** Opening DATA LISTING block **

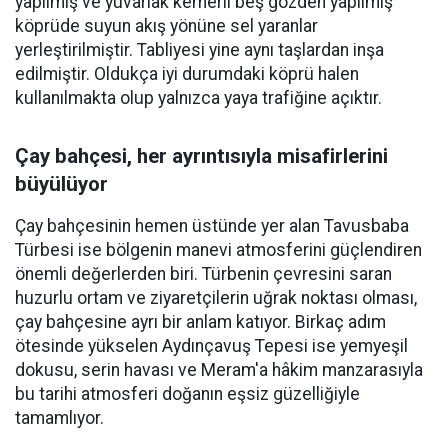
yapılmış ve yuvarlak kemerli beş gözden yapılmış
köprüde suyun akış yönüne sel yaranlar
yerleştirilmiştir. Tabliyesi yine aynı taşlardan inşa
edilmiştir. Oldukça iyi durumdaki köprü halen
kullanılmakta olup yalnızca yaya trafiğine açıktır.
Çay bahçesi, her ayrıntısıyla misafirlerini
büyülüyor
Çay bahçesinin hemen üstünde yer alan Tavusbaba
Türbesi ise bölgenin manevi atmosferini güçlendiren
önemli değerlerden biri. Türbenin çevresini saran
huzurlu ortam ve ziyaretçilerin uğrak noktası olması,
çay bahçesine ayrı bir anlam katıyor. Birkaç adım
ötesinde yükselen Aydınçavuş Tepesi ise yemyeşil
dokusu, serin havası ve Meram'a hâkim manzarasıyla
bu tarihi atmosferi doğanın eşsiz güzelliğiyle
tamamlıyor.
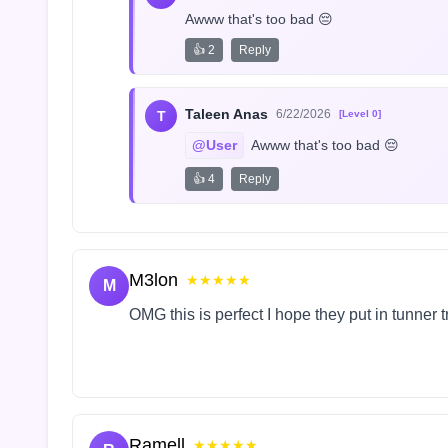
Awww that's too bad 😔
👍 2
Reply
Taleen Anas
6/22/2026
T
[Level 0]
@User
 Awww that's too bad 😔
👍 4
Reply
M3lon
★★★★★
M
OMG this is perfect I hope they put in tunner 
Ramell
★★★★★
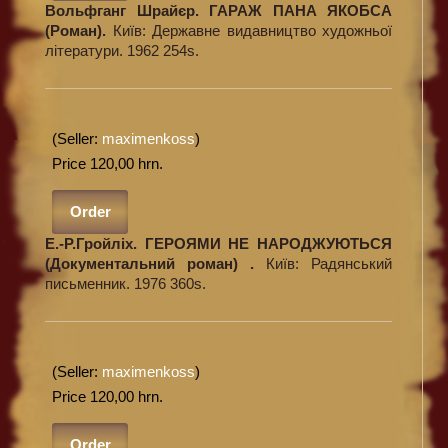
Вольфганг Шрайєр. ГАРАЖ ПАНА ЯКОБСА
(Роман).
Київ: Державне видавництво художньої
літератури. 1962 254s.
(Seller:
maximenkoss
)
Price 120,00 hrn.
Order
Е.-Р.Гройліх. ГЕРОЯМИ НЕ НАРОДЖУЮТЬСЯ
(Документальний роман) .
Київ: Радянський
письменник. 1976 360s.
(Seller:
maximenkoss
)
Price 120,00 hrn.
Order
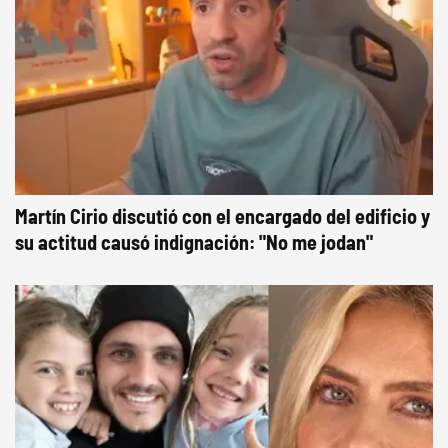
Martín Cirio discutió con el encargado del edificio y
su actitud causó indignación: "No me jodan"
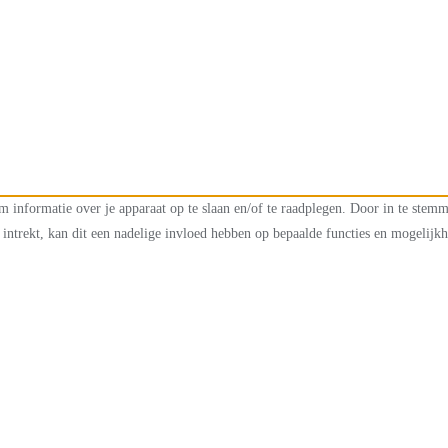
m informatie over je apparaat op te slaan en/of te raadplegen. Door in te ste
intrekt, kan dit een nadelige invloed hebben op bepaalde functies en mogelijk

** Closing DATA LISTING block **

• WHAT YOU HAVE TO DO
Copy every line of the data above in which the string "Awww" appears.

• ANSWER TO THE PROBLEM
Awww that's too bad 😔
 Awww that's too bad 😔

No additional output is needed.